That sounds really painful, Laura, sorry.
Good luck with the job and job search, msbelle.
I'm helping a friend of my daughter try to find a new job by using my network. It still feels weird to think I have a network and I can use it for things like this.
Speaking of my daughter, I have entered a conspiracy with her. She managed to break the outside of one of the side-view mirrors on her car and she asked me to keep it from my wife. I have a replacement on order, but I'm still not sure how I'm going to replace it without my wife noticing what I'm doing. Guess I could say I'm doing something else to the car. I don't like lying though.
My mom has said she doesn't see herself ever dating anyone again. She was either married to or dating Dad for her entire adult life, which made for a very soulmate-y situation. I'm of the mind that if she does meet someone who makes her feel good, she should go for it, though I did look askance at the guy from her congregation who asked her out a few weeks after Dad's funeral. I'm not worried about having to call a new beau "Dad" in my fifites.
My mother is trying to date online! And it's kind of hilarious since she's having all of the experiences we have all had -- the guy who just says "Hello beautiful," the guy who wants to have extended email correspondence before meeting, etc.
The two-year anniversary of my father's death was yesterday.
I started dating DH 4 months after my husband died. The grief was still horrific, and will always be present the rest of my life, but Brendon's compassion and understanding of my random crying episodes was part of what made him appealing. I made the transition from 'never again will I set myself up for this kind of pain' to 'being a couple is kind of a natural state for me' fairly rapidly. My family, both on my late husband's side and mine expressed concern for me moving forward so quickly. Loving concern. In my mind he was just so clearly gone that staying alone didn't serve any purpose.
I don't like lying though.
Sometimes it's the less bad option.
But customs doesn't open for three more minutes so they can't let us off the plane yet.
Oh, that's pretty silly.
Babushka ended up dating and then marrying a guy she had known in Elementary school in China - the reconnected quite a while after my grandfather died. Their wedding was 15 years after, I don't remember how long they were dating before that but my dad was just so pleased at how giddy and happy his mother was ("like a teenager" he would say, which seems funny to me now remembering that he had two teenage daughters at the time and we were not giggly about our dates but she apparently was). My other grandmother never, as far as I know, dated after she was widowed, but I think that was more about her being really invested in her own independence than anything else. Which is where I find myself, pretty much.
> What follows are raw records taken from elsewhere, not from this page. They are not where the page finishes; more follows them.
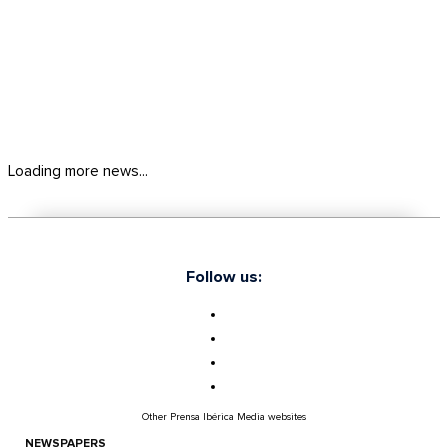
Loading more news...
Follow us:
Other Prensa Ibérica Media websites
NEWSPAPERS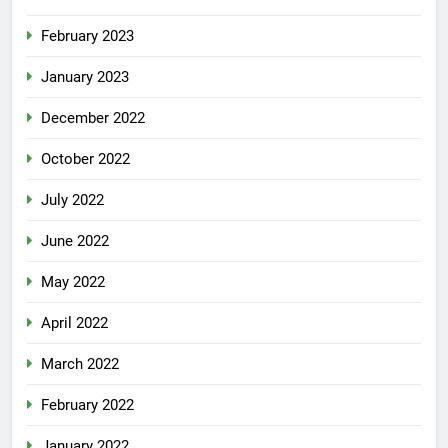
February 2023
January 2023
December 2022
October 2022
July 2022
June 2022
May 2022
April 2022
March 2022
February 2022
January 2022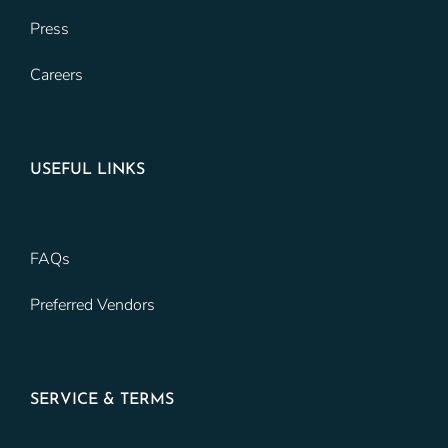
Press
Careers
USEFUL LINKS
FAQs
Preferred Vendors
SERVICE & TERMS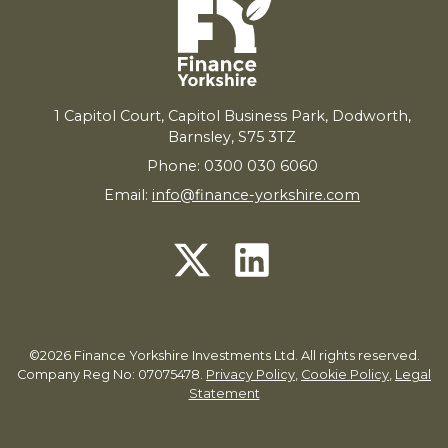
1
Capitol Court, Capitol Business Park, Dodworth,
Barnsley,
S
75
3
TZ
Phone: 0300 030 6060
Email:
info@finance-yorkshire.com
©2026 Finance Yorkshire Investments Ltd. All rights reserved.
Company Reg No: 07075478.
Privacy Policy
,
Cookie Policy
,
Legal
Statement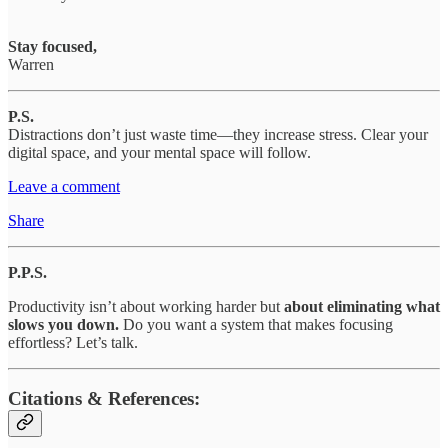
Stay focused,
Warren
P.S.
Distractions don’t just waste time—they increase stress. Clear your
digital space, and your mental space will follow.
Leave a comment
Share
P.P.S.
Productivity isn’t about working harder but
about eliminating what
slows you down.
Do you want a system that makes focusing
effortless? Let’s talk.
Citations & References:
tl:dr I'm sorry you are caught in the middle of that Consuela
Dad started dating about a year after mom died, and a year later his nail tech (he gets acrylics so he won't gnaw his nails down to stubs) said
"I need to introduce you to one of my other regulars".
That's how he met Patty, and they're still together and "living in sin", which makes me so happy.
Thanks, all. It's just stressful, and they're all very strong willed, so that's a problem.
I guess basically I think your nieces should get over it. Can you just stay out of it?
Timelies all!
Tired and stressed...in other words, life as usual.